• Exercise instructions: Using the entries that follow, write out the line containing "наливают,особо тщательно помыв стаканчи", the line containing "del reddito di", and every line between them, exactly and nothing else.

• • • • •

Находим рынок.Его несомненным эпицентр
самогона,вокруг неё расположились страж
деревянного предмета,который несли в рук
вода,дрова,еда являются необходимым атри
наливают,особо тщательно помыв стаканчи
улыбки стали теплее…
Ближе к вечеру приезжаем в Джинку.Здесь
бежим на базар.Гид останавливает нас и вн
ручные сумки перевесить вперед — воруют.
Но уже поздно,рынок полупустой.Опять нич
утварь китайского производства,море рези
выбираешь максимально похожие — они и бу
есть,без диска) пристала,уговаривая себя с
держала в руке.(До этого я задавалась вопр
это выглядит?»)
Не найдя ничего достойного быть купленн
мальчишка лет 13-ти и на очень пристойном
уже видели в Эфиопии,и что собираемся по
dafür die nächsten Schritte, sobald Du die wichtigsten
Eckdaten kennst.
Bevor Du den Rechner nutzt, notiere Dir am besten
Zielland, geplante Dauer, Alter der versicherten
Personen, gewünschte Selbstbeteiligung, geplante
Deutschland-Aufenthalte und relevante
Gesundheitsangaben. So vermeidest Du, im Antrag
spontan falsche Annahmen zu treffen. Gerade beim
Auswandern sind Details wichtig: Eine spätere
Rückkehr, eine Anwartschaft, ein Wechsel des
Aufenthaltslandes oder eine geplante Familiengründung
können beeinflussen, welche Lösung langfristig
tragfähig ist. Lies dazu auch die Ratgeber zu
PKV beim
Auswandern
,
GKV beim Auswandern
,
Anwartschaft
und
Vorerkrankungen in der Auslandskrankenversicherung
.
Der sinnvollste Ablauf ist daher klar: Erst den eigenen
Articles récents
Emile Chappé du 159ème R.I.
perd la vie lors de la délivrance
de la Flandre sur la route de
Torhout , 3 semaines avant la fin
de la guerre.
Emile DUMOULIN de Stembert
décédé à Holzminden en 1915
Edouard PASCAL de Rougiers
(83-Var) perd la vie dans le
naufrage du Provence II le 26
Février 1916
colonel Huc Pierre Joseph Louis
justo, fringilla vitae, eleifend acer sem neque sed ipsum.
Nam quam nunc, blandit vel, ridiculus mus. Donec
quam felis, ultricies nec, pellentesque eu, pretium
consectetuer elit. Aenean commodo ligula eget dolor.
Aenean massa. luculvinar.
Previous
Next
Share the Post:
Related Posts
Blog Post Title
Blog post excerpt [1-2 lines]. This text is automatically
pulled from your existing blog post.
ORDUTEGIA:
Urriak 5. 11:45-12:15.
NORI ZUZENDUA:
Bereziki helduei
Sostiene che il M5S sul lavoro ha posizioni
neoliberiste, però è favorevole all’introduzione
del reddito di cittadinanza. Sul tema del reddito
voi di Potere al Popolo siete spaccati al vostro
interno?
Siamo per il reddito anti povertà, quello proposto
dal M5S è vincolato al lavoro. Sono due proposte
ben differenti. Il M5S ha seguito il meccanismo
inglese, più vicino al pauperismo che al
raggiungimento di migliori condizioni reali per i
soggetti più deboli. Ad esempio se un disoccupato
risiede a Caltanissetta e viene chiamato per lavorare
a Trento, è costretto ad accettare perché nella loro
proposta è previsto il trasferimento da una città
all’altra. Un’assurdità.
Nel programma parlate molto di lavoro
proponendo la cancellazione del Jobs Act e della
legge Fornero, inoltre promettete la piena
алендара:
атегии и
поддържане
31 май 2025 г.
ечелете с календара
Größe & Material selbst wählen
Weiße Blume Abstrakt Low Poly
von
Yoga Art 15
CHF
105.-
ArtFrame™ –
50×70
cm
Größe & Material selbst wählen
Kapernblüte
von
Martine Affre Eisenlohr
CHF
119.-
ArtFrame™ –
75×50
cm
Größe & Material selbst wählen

• • • • •

• Reply:
наливают,особо тщательно помыв стаканчи
улыбки стали теплее…
Ближе к вечеру приезжаем в Джинку.Здесь
бежим на базар.Гид останавливает нас и вн
ручные сумки перевесить вперед — воруют.
Но уже поздно,рынок полупустой.Опять нич
утварь китайского производства,море рези
выбираешь максимально похожие — они и бу
есть,без диска) пристала,уговаривая себя с
держала в руке.(До этого я задавалась вопр
это выглядит?»)
Не найдя ничего достойного быть купленн
мальчишка лет 13-ти и на очень пристойном
уже видели в Эфиопии,и что собираемся по
dafür die nächsten Schritte, sobald Du die wichtigsten
Eckdaten kennst.
Bevor Du den Rechner nutzt, notiere Dir am besten
Zielland, geplante Dauer, Alter der versicherten
Personen, gewünschte Selbstbeteiligung, geplante
Deutschland-Aufenthalte und relevante
Gesundheitsangaben. So vermeidest Du, im Antrag
spontan falsche Annahmen zu treffen. Gerade beim
Auswandern sind Details wichtig: Eine spätere
Rückkehr, eine Anwartschaft, ein Wechsel des
Aufenthaltslandes oder eine geplante Familiengründung
können beeinflussen, welche Lösung langfristig
tragfähig ist. Lies dazu auch die Ratgeber zu
PKV beim
Auswandern
,
GKV beim Auswandern
,
Anwartschaft
und
Vorerkrankungen in der Auslandskrankenversicherung
.
Der sinnvollste Ablauf ist daher klar: Erst den eigenen
Articles récents
Emile Chappé du 159ème R.I.
perd la vie lors de la délivrance
de la Flandre sur la route de
Torhout , 3 semaines avant la fin
de la guerre.
Emile DUMOULIN de Stembert
décédé à Holzminden en 1915
Edouard PASCAL de Rougiers
(83-Var) perd la vie dans le
naufrage du Provence II le 26
Février 1916
colonel Huc Pierre Joseph Louis
justo, fringilla vitae, eleifend acer sem neque sed ipsum.
Nam quam nunc, blandit vel, ridiculus mus. Donec
quam felis, ultricies nec, pellentesque eu, pretium
consectetuer elit. Aenean commodo ligula eget dolor.
Aenean massa. luculvinar.
Previous
Next
Share the Post:
Related Posts
Blog Post Title
Blog post excerpt [1-2 lines]. This text is automatically
pulled from your existing blog post.
ORDUTEGIA:
Urriak 5. 11:45-12:15.
NORI ZUZENDUA:
Bereziki helduei
Sostiene che il M5S sul lavoro ha posizioni
neoliberiste, però è favorevole all’introduzione
del reddito di cittadinanza. Sul tema del reddito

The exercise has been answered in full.